Enquanto na Itália o humanismo foi antes de tudo artístico e filosófico, no centro e norte da Europa apresentou um matiz religioso muito acentuado. Seu principal representante, o holandês Erasmo de Rotterdam, uniu a sua devoção pela antigüidade uma dura crítica à escolástica e a formulação de uma reforma da espiritualidade cristã. Destacados humanistas não italianos, além dos citados, foram os franceses Jacques Lefèvre d'Étaples e François Rabelais e os ingleses Thomas More e Francis Bacon.

1.25.3. Agonia do humanismo

Com o tempo o humanismo degenerou num culto puramente lingüístico e formal da antigüidade, voltado para uma erudição que carecia de vitalidade criadora. Desde meados do século XVI, se tornara pedante e livresco. As teses do reformador Martinho Lutero, com ênfase na especificidade do cristão em oposição à cultura pagã, bem como o retorno à ortodoxia estrita encarnada pelos teólogos contra-reformistas, representaram um golpe de misericórdia para o humanismo.

As guerras que assolaram a Europa após a Reforma contribuíram igualmente para quebrantar os ideais humanistas de harmonia natural e social. Contudo, a noção de racionalidade e a nova visão do mundo difundidas pelo humanismo sobreviveram nos pensadores racionalistas e empiristas e formaram a base do pensamento iluminista.

1.26. Racionalismo

O desenvolvimento do método matemático, considerado como instrumento puramente teórico e dedutivo, que prescinde de dados empíricos, e sua aplicação às ciências físicas conduziram, no século XVII, a uma crescente fé na capacidade do intelecto humano para isolar a essência no real e ao surgimento de uma série de sistemas metafísicos fundados na convicção de que a razão constitui o instrumento fundamental para a compreensão do mundo, cuja ordem interna, aliás, teria um caráter racional. Essa era a idéia central comum ao conjunto de doutrinas conhecidas tradicionalmente como racionalismo, e cuja primeira manifestação aparece na obra de René Descartes.
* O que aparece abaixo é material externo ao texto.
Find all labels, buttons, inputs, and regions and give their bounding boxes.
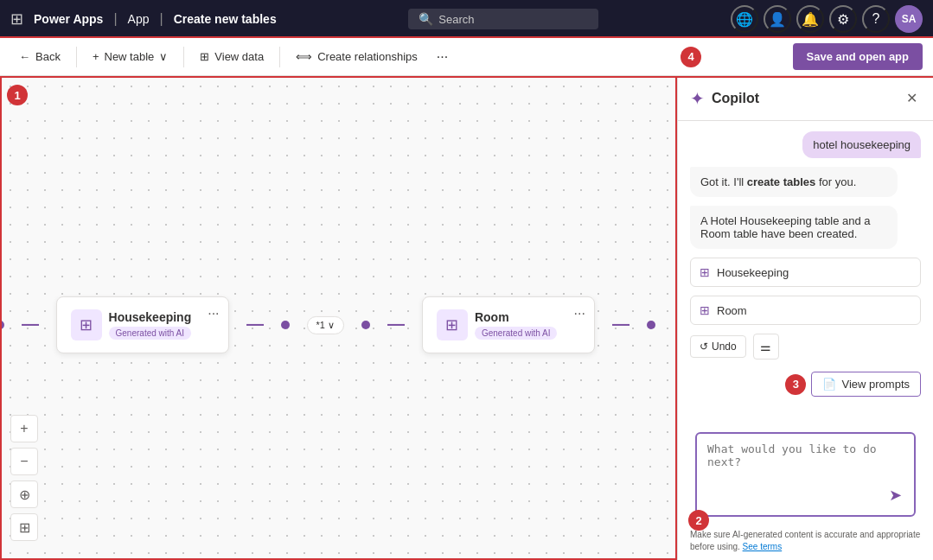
room-menu-button[interactable]: ··· bbox=[574, 306, 585, 321]
copilot-title: Copilot bbox=[712, 91, 896, 106]
filter-button[interactable]: ⚌ bbox=[753, 334, 779, 360]
more-options-button[interactable]: ··· bbox=[430, 44, 455, 70]
table-ref-housekeeping[interactable]: ⊞ Housekeeping bbox=[690, 258, 921, 287]
new-table-button[interactable]: + New table ∨ bbox=[84, 45, 176, 68]
housekeeping-info: Housekeeping Generated with AI bbox=[109, 310, 192, 340]
copilot-close-button[interactable]: ✕ bbox=[903, 86, 921, 110]
view-data-button[interactable]: ⊞ View data bbox=[191, 45, 272, 68]
main-area: 1 ⊞ Housekeeping Generated with AI ··· bbox=[0, 76, 933, 560]
bot-msg1-prefix: Got it. I'll bbox=[700, 175, 747, 188]
send-button[interactable]: ➤ bbox=[887, 484, 904, 506]
prompts-icon: 📄 bbox=[822, 378, 836, 391]
room-table-card[interactable]: ⊞ Room Generated with AI ··· bbox=[422, 296, 595, 353]
chevron-icon: ∨ bbox=[159, 50, 168, 63]
copilot-input[interactable] bbox=[707, 442, 904, 477]
relationship-badge[interactable]: *1 ∨ bbox=[307, 315, 344, 334]
persona-button[interactable]: 👤 bbox=[764, 5, 791, 33]
view-prompts-button[interactable]: 📄 View prompts bbox=[811, 372, 921, 397]
connector-left-line bbox=[22, 324, 39, 326]
undo-button[interactable]: ↺ Undo bbox=[690, 335, 746, 358]
save-open-app-button[interactable]: Save and open app bbox=[793, 43, 923, 70]
rel-label: *1 bbox=[316, 320, 325, 330]
zoom-out-button[interactable]: − bbox=[10, 448, 38, 475]
table-ref-label-hk: Housekeeping bbox=[717, 266, 789, 279]
table-icon: ⊞ bbox=[200, 50, 209, 63]
step-badge-3: 3 bbox=[785, 374, 806, 395]
copilot-chat-scroll[interactable]: hotel housekeeping Got it. I'll create t… bbox=[678, 121, 933, 432]
nav-icon-group: 🌐 👤 🔔 ⚙ ? SA bbox=[731, 5, 923, 33]
housekeeping-menu-button[interactable]: ··· bbox=[208, 306, 219, 321]
rel-chevron[interactable]: ∨ bbox=[328, 319, 335, 330]
housekeeping-table-icon: ⊞ bbox=[71, 309, 102, 340]
room-title: Room bbox=[475, 310, 558, 324]
avatar[interactable]: SA bbox=[895, 5, 923, 33]
bot-message-2: A Hotel Housekeeping table and a Room ta… bbox=[690, 206, 898, 249]
zoom-in-button[interactable]: + bbox=[10, 415, 38, 442]
help-button[interactable]: ? bbox=[862, 5, 890, 33]
bot-message-1: Got it. I'll create tables for you. bbox=[690, 167, 898, 197]
view-prompts-area: 3 📄 View prompts bbox=[690, 372, 921, 397]
footer-text: Make sure AI-generated content is accura… bbox=[690, 530, 920, 551]
connector-mid-left-dot bbox=[281, 321, 290, 329]
toolbar: ← Back + New table ∨ ⊞ View data ⟺ Creat… bbox=[0, 38, 933, 76]
connector-right-line bbox=[612, 324, 629, 326]
table-ref-icon-room: ⊞ bbox=[700, 303, 710, 317]
toolbar-sep1 bbox=[76, 47, 77, 67]
bell-button[interactable]: 🔔 bbox=[796, 5, 824, 33]
step-badge-2: 2 bbox=[688, 510, 709, 531]
table-ref-label-room: Room bbox=[717, 304, 747, 317]
table-ref-room[interactable]: ⊞ Room bbox=[690, 296, 921, 325]
map-button[interactable]: ⊞ bbox=[10, 513, 38, 541]
top-navigation: ⊞ Power Apps | App | Create new tables 🔍… bbox=[0, 0, 933, 38]
relationships-icon: ⟺ bbox=[296, 50, 312, 63]
grid-icon[interactable]: ⊞ bbox=[10, 10, 23, 29]
housekeeping-table-card[interactable]: ⊞ Housekeeping Generated with AI ··· bbox=[56, 296, 229, 353]
room-info: Room Generated with AI bbox=[475, 310, 558, 340]
connector-right-dot bbox=[647, 321, 655, 329]
step-badge-4: 4 bbox=[681, 47, 701, 67]
undo-icon: ↺ bbox=[700, 340, 708, 353]
undo-area: ↺ Undo ⚌ bbox=[690, 334, 921, 360]
send-row: ➤ bbox=[707, 484, 904, 506]
nav-sep2: | bbox=[159, 11, 163, 27]
toolbar-sep3 bbox=[279, 47, 280, 67]
copilot-logo: ✦ bbox=[690, 88, 705, 109]
fit-button[interactable]: ⊕ bbox=[10, 480, 38, 508]
nav-sep1: | bbox=[113, 11, 117, 27]
back-arrow-icon: ← bbox=[19, 50, 30, 63]
input-wrapper: 2 ➤ bbox=[678, 432, 933, 524]
app-name: Power Apps bbox=[34, 12, 103, 26]
user-message: hotel housekeeping bbox=[802, 131, 921, 158]
canvas[interactable]: 1 ⊞ Housekeeping Generated with AI ··· bbox=[0, 76, 677, 560]
breadcrumb-app[interactable]: App bbox=[128, 12, 150, 26]
bot-msg1-suffix: for you. bbox=[815, 175, 856, 188]
globe-button[interactable]: 🌐 bbox=[731, 5, 758, 33]
create-relationships-button[interactable]: ⟺ Create relationships bbox=[287, 45, 426, 68]
housekeeping-title: Housekeeping bbox=[109, 310, 192, 324]
room-card-header: ⊞ Room Generated with AI bbox=[437, 309, 580, 340]
connector-mid-right-dot bbox=[361, 321, 370, 329]
copilot-footer: Make sure AI-generated content is accura… bbox=[678, 524, 933, 560]
breadcrumb-page: Create new tables bbox=[174, 12, 277, 26]
back-button[interactable]: ← Back bbox=[10, 45, 69, 68]
search-icon: 🔍 bbox=[419, 12, 433, 26]
search-bar[interactable]: 🔍 bbox=[408, 9, 598, 29]
gear-button[interactable]: ⚙ bbox=[829, 5, 857, 33]
toolbar-sep2 bbox=[183, 47, 184, 67]
search-input[interactable] bbox=[438, 13, 568, 26]
filter-icon: ⚌ bbox=[760, 340, 771, 353]
bot-msg1-bold: create tables bbox=[747, 175, 816, 188]
copilot-header: ✦ Copilot ✕ bbox=[678, 76, 933, 121]
room-ai-badge: Generated with AI bbox=[475, 327, 558, 340]
footer-link[interactable]: See terms bbox=[743, 542, 783, 551]
room-table-icon: ⊞ bbox=[437, 309, 468, 340]
plus-icon: + bbox=[93, 50, 99, 63]
housekeeping-ai-badge: Generated with AI bbox=[109, 327, 192, 340]
tables-container: ⊞ Housekeeping Generated with AI ··· *1 … bbox=[0, 296, 655, 353]
copilot-panel: ✦ Copilot ✕ hotel housekeeping Got it. I… bbox=[677, 76, 933, 560]
table-ref-icon-hk: ⊞ bbox=[700, 265, 710, 279]
step-badge-1: 1 bbox=[7, 85, 28, 105]
connector-mid-left bbox=[246, 324, 264, 326]
connector-mid-right bbox=[387, 324, 405, 326]
canvas-tools: + − ⊕ ⊞ bbox=[10, 415, 38, 541]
O termo racionalismo pode aludir a diferentes posições filosóficas. Primeiro, a que sustenta a primazia, ou o primado da razão, da capacidade de pensar, de raciocinar, em relação ao sentimento e à vontade. Tal forma ou modalidade de racionalismo seria mais propriamente chamada intelectualismo, pressupondo uma hirarquia de valores entre as faculdades psíquicas. Em segundo lugar, racionalismo significa a posição segundo a qual só a razão é capaz de propiciar o conhecimento adequado do real. Por fim, o racionalismo ontológico ou metafísico consiste em considerar a razão como essência do real, tanto natural quanto histórico.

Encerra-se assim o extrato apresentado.